[INSTRUCTIONS TO FOLLOW] Could you restate word for word only the lines below from the one holding "NO RECEPTIONIST! PLEASE USE WEBSITE FEATURES." to the one holding "Join The Premier Diabetes Reversal", inclusive, and leave out the pictures?

[DATA]
★ ★ ★

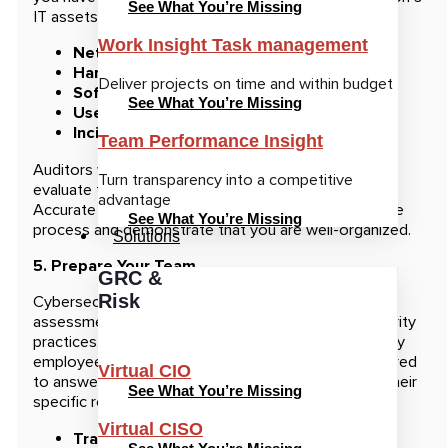
See What You’re Missing
IT assets, including:
Work Insight Task management
Network diagrams
Hardware inventories
Deliver projects on time and within budget
Software and applications
See What You’re Missing
User access records
Incident reports
Team Performance Insight
Auditors will need access to this documentation to
Turn transparency into a competitive
evaluate the effectiveness of your security controls.
advantage
Accurate and detailed records will help streamline the
See What You’re Missing
process and demonstrate that you are well-organized.
Solutions
5. Prepare Your Team
GRC &
Risk
Cybersecurity audits often involve interviews and
assessments of your staff’s knowledge about security
practices. Make sure that your IT team, as well as key
employees across different departments, are prepared
Virtual CIO
to answer questions about security protocols and their
See What You’re Missing
specific roles. Prepare your team with the following:
Virtual CISO
Training sessions:
Ensure staff is familiar with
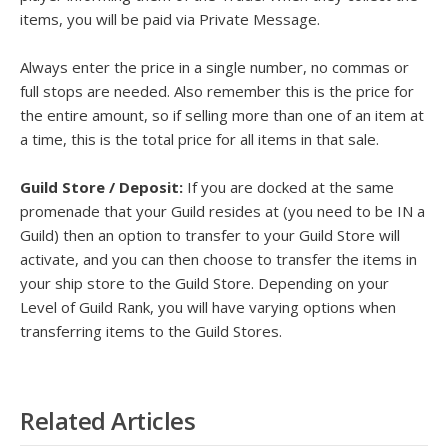
items, you will be paid via Private Message.
Always enter the price in a single number, no commas or
full stops are needed. Also remember this is the price for
the entire amount, so if selling more than one of an item at
a time, this is the total price for all items in that sale.
Guild Store / Deposit:
If you are docked at the same
promenade that your Guild resides at (you need to be IN a
Guild) then an option to transfer to your Guild Store will
activate, and you can then choose to transfer the items in
your ship store to the Guild Store. Depending on your
Level of Guild Rank, you will have varying options when
transferring items to the Guild Stores.
Related Articles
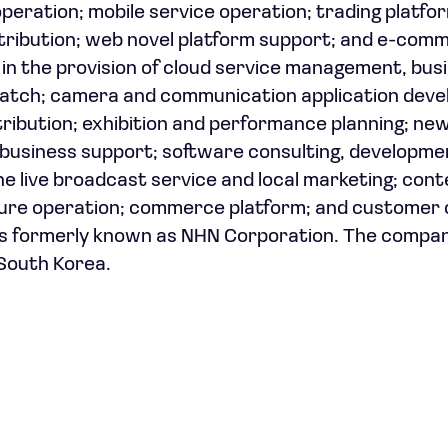
eration; mobile service operation; trading platfo
stribution; web novel platform support; and e-com
in the provision of cloud service management, bus
patch; camera and communication application dev
ribution; exhibition and performance planning; ne
business support; software consulting, developme
ne live broadcast service and local marketing; con
ture operation; commerce platform; and customer
s formerly known as NHN Corporation. The compa
 South Korea.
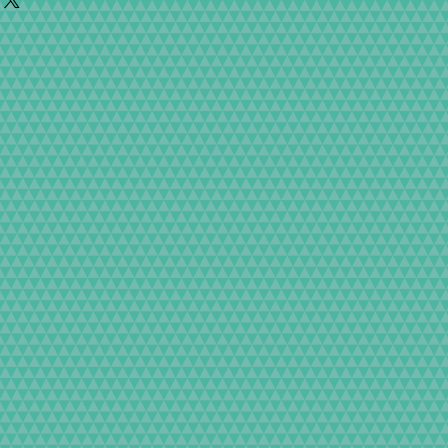
ter is pressed, etc., are carefully adjusted
ibility and repair it free of charge.
 to mention adjustment, we test with dedicated
arantee regulations)
t.
e mechanics of the camera, the exterior design
 out the appeal of the Classic Camera to the
nting, so the finish is very beautiful, but dust
hin the acceptable range. Thank you for your
in your camera with all our hearts so that
active camera.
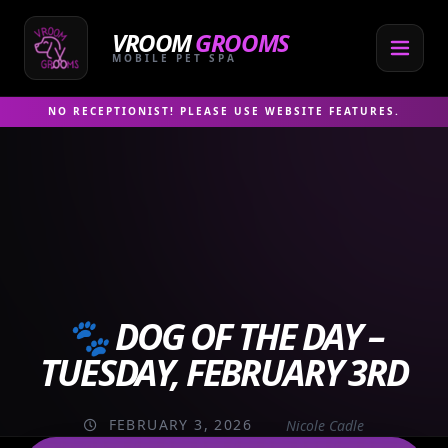
Skip
to
VROOM
GROOMS
content
MOBILE PET SPA
NO RECEPTIONIST! PLEASE USE WEBSITE FEATURES.
🐾 DOG OF THE DAY –
TUESDAY, FEBRUARY 3RD
FEBRUARY 3, 2026
Nicole Cadle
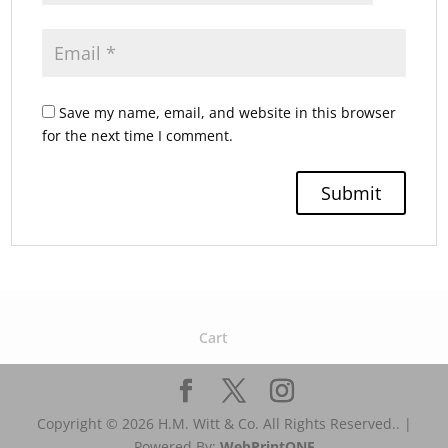
Save my name, email, and website in this browser
for the next time I comment.
Cart
Copyright © 2026 H.M. Witt & Co. All Rights Reserved.. |
Powered By:
WebPrint
ONE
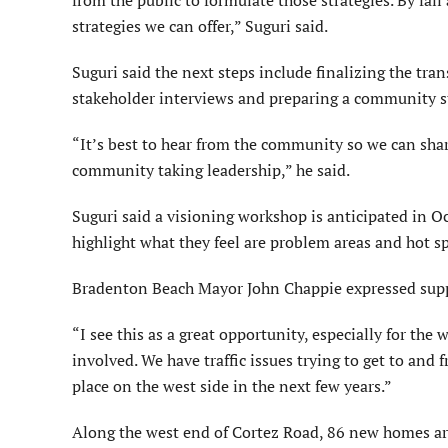
strategies we can offer,” Suguri said.
Suguri said the next steps include finalizing the tr
stakeholder interviews and preparing a community s
“It’s best to hear from the community so we can share
community taking leadership,” he said.
Suguri said a visioning workshop is anticipated in Oc
highlight what they feel are problem areas and hot spo
Bradenton Beach Mayor John Chappie expressed suppo
“I see this as a great opportunity, especially for the 
involved. We have traffic issues trying to get to and
place on the west side in the next few years.”
Along the west end of Cortez Road, 86 new homes are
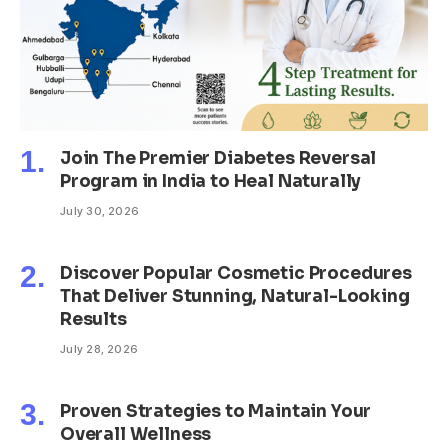
Join The Premier Diabetes Reversal
Program in India to Heal Naturally
July 30, 2026
Discover Popular Cosmetic Procedures
That Deliver Stunning, Natural-Looking
Results
July 28, 2026
Proven Strategies to Maintain Your
Overall Wellness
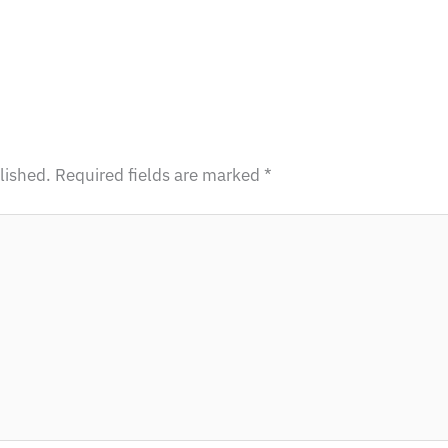
lished.
Required fields are marked
*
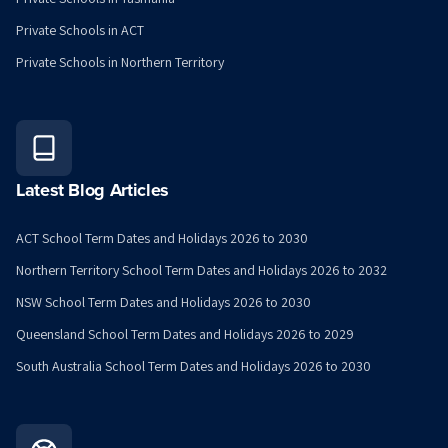
Private Schools in ACT
Private Schools in Northern Territory
Latest Blog Articles
ACT School Term Dates and Holidays 2026 to 2030
Northern Territory School Term Dates and Holidays 2026 to 2032
NSW School Term Dates and Holidays 2026 to 2030
Queensland School Term Dates and Holidays 2026 to 2029
South Australia School Term Dates and Holidays 2026 to 2030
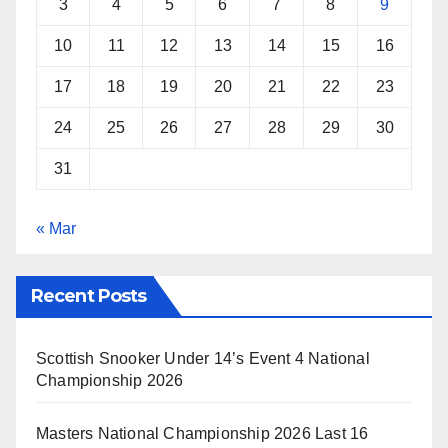
3
4
5
6
7
8
9
10
11
12
13
14
15
16
17
18
19
20
21
22
23
24
25
26
27
28
29
30
31
« Mar
Recent Posts
Scottish Snooker Under 14’s Event 4 National
Championship 2026
Masters National Championship 2026 Last 16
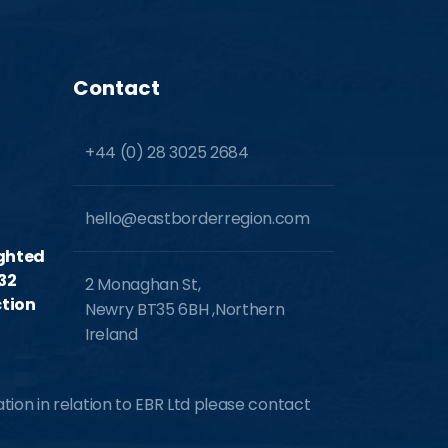
Contact
+44 (0) 28 3025 2684
hello@eastborderregion.com
ighted
32
2 Monaghan St,
tion
Newry BT35 6BH ,Northern
Ireland
ion in relation to EBR Ltd please contact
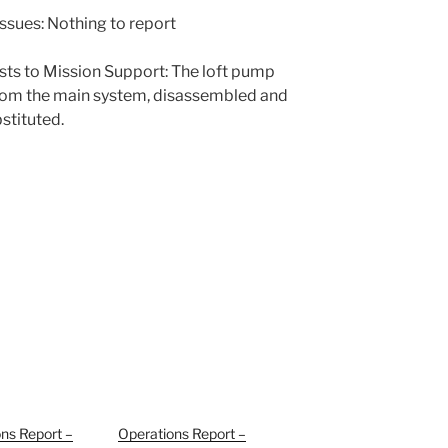
ssues: Nothing to report
sts to Mission Support: The loft pump
rom the main system, disassembled and
stituted.
ns Report –
Operations Report –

★ ★ ★

[FINISHED TASK]
NO RECEPTIONIST! PLEASE USE WEBSITE FEATURES.
🐾 DOG OF THE DAY –
TUESDAY, FEBRUARY 3RD
FEBRUARY 3, 2026
Nicole Cadle
Save my name, email, and website in this browser
for the next time I comment.
Cart
Copyright © 2026 H.M. Witt & Co. All Rights Reserved.. |
Powered By:
WebPrint
ONE
strategies we can offer,” Suguri said.
Suguri said the next steps include finalizing the tr
stakeholder interviews and preparing a community s
“It’s best to hear from the community so we can share
community taking leadership,” he said.
Suguri said a visioning workshop is anticipated in Oc
highlight what they feel are problem areas and hot spo
Bradenton Beach Mayor John Chappie expressed suppo
“I see this as a great opportunity, especially for the 
involved. We have traffic issues trying to get to and
place on the west side in the next few years.”
Along the west end of Cortez Road, 86 new homes are
Join The Premier Diabetes Reversal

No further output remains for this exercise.